Asked to comment on financial and ownership arrangements for a possible McNeil siding, Mike Williams, spokesman for Genesee & Wyoming, which owns NECR, said, "This is not NECR’s issue or responsibility. The responsible parties are Amtrak and VTrans."

Amtrak has for the most part kept itself out of the ongoing debate, not expressing any preference as to where the five-car train and its locomotives might bed down for the night.

In a September 19 email, Amtrak deputy general manager Kevin Chittenden told VBM that "the only real issue where ever we store the train" was to guarantee that its crew receive the amount of overnight rest time required by federal safety regulations.

Precise figures for planning and building the new infrastructure at either the McNeil or Union Station sites remain speculative, but estimates in the $1.5 million-$2 million range have circulated.

No Perfect Solution

Whatever the back-and-forth on the question of who pays, the state has already committed in excess of $431,000 to preliminary work required in view of construction of a siding at Union Station, according to data from VTrans.

The agency approved one of the contracts in question on December 6, 2019. That was three days after the statutory Vermont Rail Advisory Council took a vote on the siting question.

In that poll the Union Station option tied for the worst of the six alternatives. The council voted McNeil as its top choice by a wide margin.

Given the issue of noise and engine emissions next to the Wing Building, and the perception that addition of new track would encourage VRS to restore full-scale railyard operations in the central waterfront, the thumbs-down on Union Station, while merely advisory, came as no surprise.

The McNeil option lacks those disadvantages. It would place the train some 400 feet from the nearest residence, far more than the analogous distance at Union Station, and that 400 feet includes a large swath of woodland.

According to the VTrans presentation at the January 16 meeting, nearby residents would have to cope, at worst, with noise levels just under 60 decibels from an idling locomotive – comparable to a large business office.

That contrasts with levels in the 85 decibel range for Wing Building residents – comparable to a diesel truck passing by at 40 mph 50 feet away.

According to Tracy, some local residents have however expressed concerns about the McNeil alternative.

At the January 16 meeting, specific objections were raised about the possibility of vandalism in the relatively secluded location, the presence of homeless people, noise and lights.

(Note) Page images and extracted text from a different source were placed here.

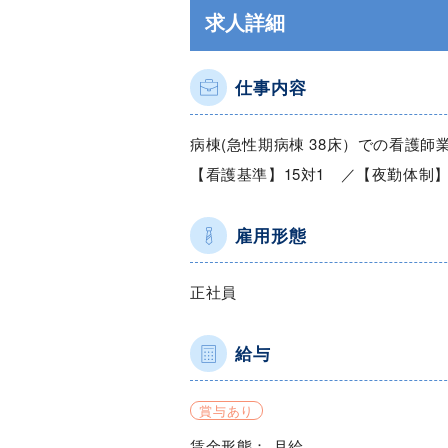
求人詳細
仕事内容
病棟(急性期病棟 38床）での看護師
【看護基準】15対1 ／【夜勤体制
雇用形態
正社員
給与
賞与あり
賃金形態： 月給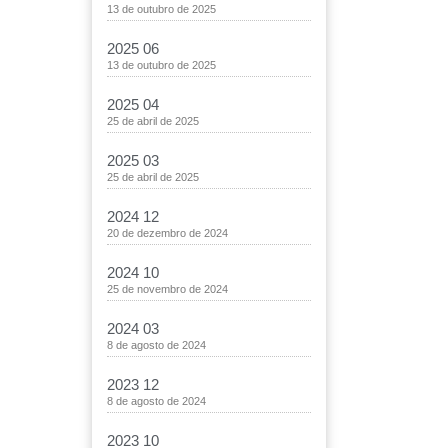
13 de outubro de 2025
2025 06
13 de outubro de 2025
2025 04
25 de abril de 2025
2025 03
25 de abril de 2025
2024 12
20 de dezembro de 2024
2024 10
25 de novembro de 2024
2024 03
8 de agosto de 2024
2023 12
8 de agosto de 2024
2023 10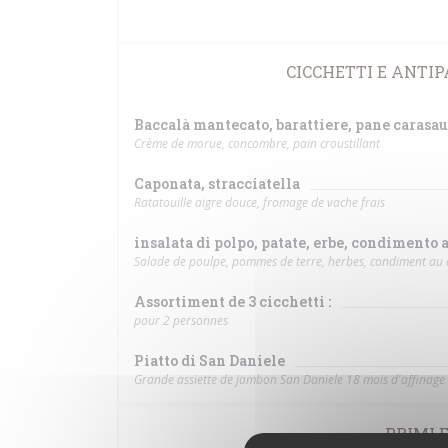
CICCHETTI E ANTIPAS
Baccalà mantecato, barattiere, pane carasau
Crème de morue, concombre, pain croustillant
Caponata, stracciatella
Ratatouille aigre douce, fromage de vache frais
insalata di polpo, patate, erbe, condimento 
Salade de poulpe, pommes de terre, herbes, condiment au c
Assortiment de 3 cicchetti :
pour 2 personnes
Piatto di San Daniele
Grande assiette de jambon San Daniele 18 mois d'affinage
PRIMI E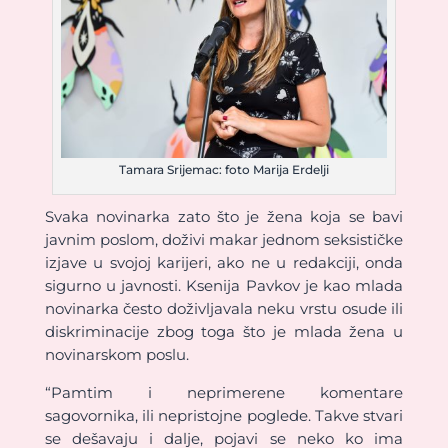
Tamara Srijemac: foto Marija Erdelji
Svaka novinarka zato što je žena koja se bavi
javnim poslom, doživi makar jednom seksističke
izjave u svojoj karijeri, ako ne u redakciji, onda
sigurno u javnosti. Ksenija Pavkov je kao mlada
novinarka često doživljavala neku vrstu osude ili
diskriminacije zbog toga što je mlada žena u
novinarskom poslu.
“Pamtim i neprimerene komentare
sagovornika, ili nepristojne poglede. Takve stvari
se dešavaju i dalje, pojavi se neko ko ima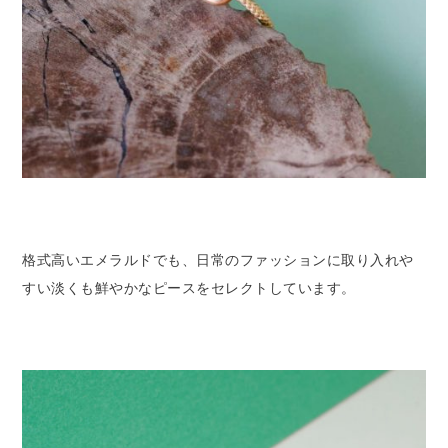
格式高いエメラルドでも、日常のファッションに取り入れや
すい淡くも鮮やかなピースをセレクトしています。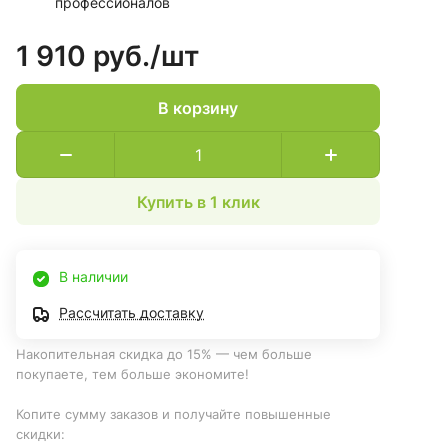
профессионалов
1 910 руб./
шт
В корзину
Купить в 1 клик
В наличии
Рассчитать доставку
Накопительная скидка до 15% — чем больше
покупаете, тем больше экономите!
Копите сумму заказов и получайте повышенные
скидки: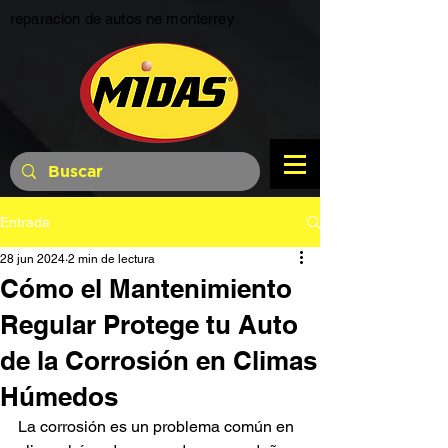
reparacion de autos ne monterrey
Entrada
28 jun 2024
2 min de lectura
Cómo el Mantenimiento
Regular Protege tu Auto
de la Corrosión en Climas
Húmedos
La corrosión es un problema común en 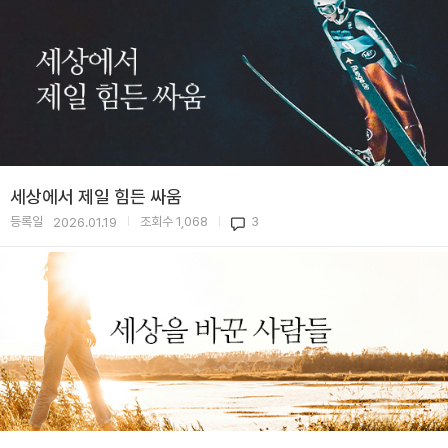
세상에서 제일 힘든 싸움
등록일
조회수
1,068
3
2026.01.19
|
|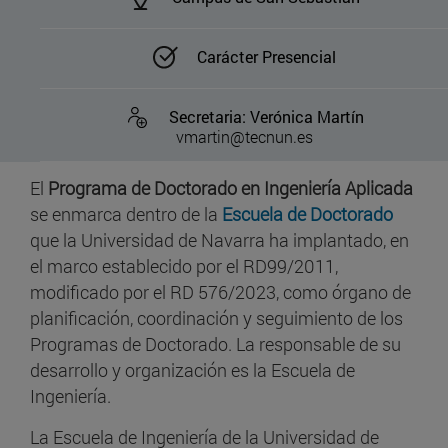
Carácter Presencial
Secretaria: Verónica Martín
vmartin@tecnun.es
El
Programa de Doctorado en Ingeniería Aplicada
se enmarca dentro de la
Escuela de Doctorado
que la Universidad de Navarra ha implantado, en
el marco establecido por el RD99/2011,
modificado por el RD 576/2023, como órgano de
planificación, coordinación y seguimiento de los
Programas de Doctorado. La responsable de su
desarrollo y organización es la Escuela de
Ingeniería.
La Escuela de Ingeniería de la Universidad de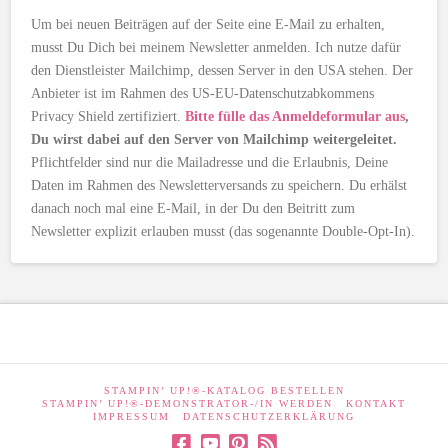
Um bei neuen Beiträgen auf der Seite eine E-Mail zu erhalten,
musst Du Dich bei meinem Newsletter anmelden. Ich nutze dafür
den Dienstleister Mailchimp, dessen Server in den USA stehen. Der
Anbieter ist im Rahmen des US-EU-Datenschutzabkommens
Privacy Shield zertifiziert.
Bitte fülle das Anmeldeformular aus
,
Du wirst dabei auf den Server von Mailchimp weitergeleitet.
Pflichtfelder sind nur die Mailadresse und die Erlaubnis, Deine
Daten im Rahmen des Newsletterversands zu speichern. Du erhälst
danach noch mal eine E-Mail, in der Du den Beitritt zum
Newsletter explizit erlauben musst (das sogenannte Double-Opt-In).
STAMPIN’ UP!®-KATALOG BESTELLEN
STAMPIN’ UP!®-DEMONSTRATOR-/IN WERDEN
KONTAKT
IMPRESSUM
DATENSCHUTZERKLÄRUNG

While the McNeil option has enjoyed more popular backing, unanimity is elusive. What location VTrans ultimately approves thus remains anyone's guess.

In addition to the Burlington locations, there remains a dark-horse possibility: taking the train, with or without passengers, up to the NECR railyard in St Albans, 32 miles north of Union Station, and overnighting it there.

That railyard already accommodates Amtrak's Vermonter train every evening, and the idea has received support among those debating the Burlington locations. VTrans has however kept its focus on the alternatives in the Queen City, with the St Albans option a consideration for some time in the future.

Time is short. VTrans aims to launch the Burlington extension by the end of 2021; if that deadline is missed, the agency would have to give back $10 million in federal funding awarded to help underwrite infrastructure improvements for the extension, or ask the feds for more time.

Given the time likely to be consumed in planning and building the storage site, and considering that the service extension has only gotten as far as its present hurry-up-and-wait status after a quarter-century of visions and revisions, the deadline looms large.

Timing is also crucial in that the storage solution may require a substantial public investment that the Legislature has yet to deliberate.

Asked by VBM where all the controversy might wind up, state representative Curt McCormack (D-Burlington), who chairs the House Transportation Committee, left alternatives to the McNeil and Union Station locations open.

"At this point I have not given up on a solution that is neither of those two, but that would make everyone happy."

He declined to give specifics as to what that solution might or might not be.

C.B. Hall is a freelance writer from southern Vermont.